Currently, there is no treatment for Rett syndrome, a unique developmental disorder that is first recognized in early childhood and primarily affects girls. Rett syndrome causes problems in areas of the brain responsible for cognitive, sensory, emotional, motor, and autonomic function. People with Rett syndrome are impaired in hand use and spoken language, and have problems with sensation, mood, movement, breathing and cardiac function, as well as chewing, swallowing, and growth.
The research award went to N. Carolyn Schanen, MD, PhD, head of human genetics research at Alfred I. duPont Hospital for Children, and Jeffrey Neul, MD, PhD, associate professor of pediatrics and neurology at BCM working in the Jan and Dan Duncan Neurological Research Institute (NRI) at Texas Children’s Hospital.

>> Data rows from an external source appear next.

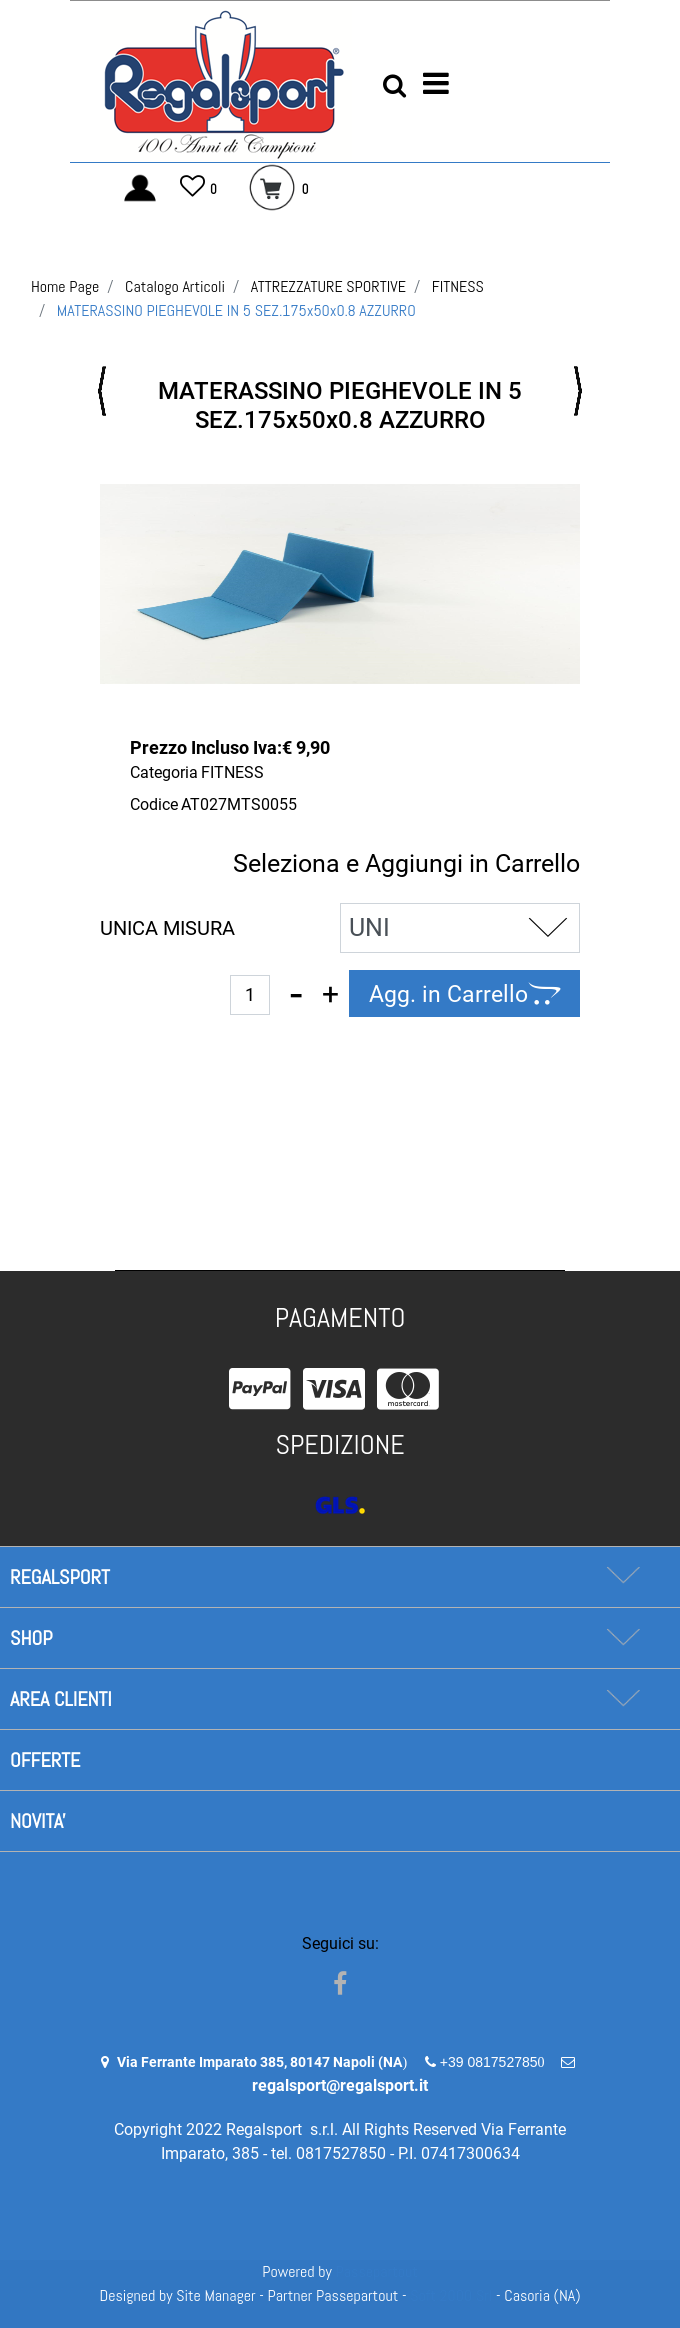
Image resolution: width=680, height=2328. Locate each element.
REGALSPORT (60, 1577)
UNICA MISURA (167, 928)
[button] (394, 84)
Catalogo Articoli (175, 286)
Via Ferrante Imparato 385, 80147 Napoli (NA (259, 2062)
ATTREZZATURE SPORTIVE (328, 286)
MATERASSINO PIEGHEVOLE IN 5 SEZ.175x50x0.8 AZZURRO (236, 310)
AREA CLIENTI (61, 1699)
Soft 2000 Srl (451, 2295)
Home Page (65, 286)
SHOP (31, 1638)
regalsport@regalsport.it (340, 2085)
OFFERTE (45, 1760)
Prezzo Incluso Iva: (206, 747)
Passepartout (377, 2271)
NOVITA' (38, 1821)
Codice (154, 804)
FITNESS (458, 286)
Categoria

The $600,000, two-year grant is to study a therapeutic approach to Rett syndrome that involves targeting a certain gene mutation. Rett syndrome is caused by mutations in the X chromosome on the MECP2 gene. Approximately one-third of Rett syndrome patients have mutations in the MECP2 gene, which prevent the formation of a complete protein. Drs. Schanen and Neul will look at drugs that target these types of mutations and allow the complete protein to be made as a treatment for the disorder.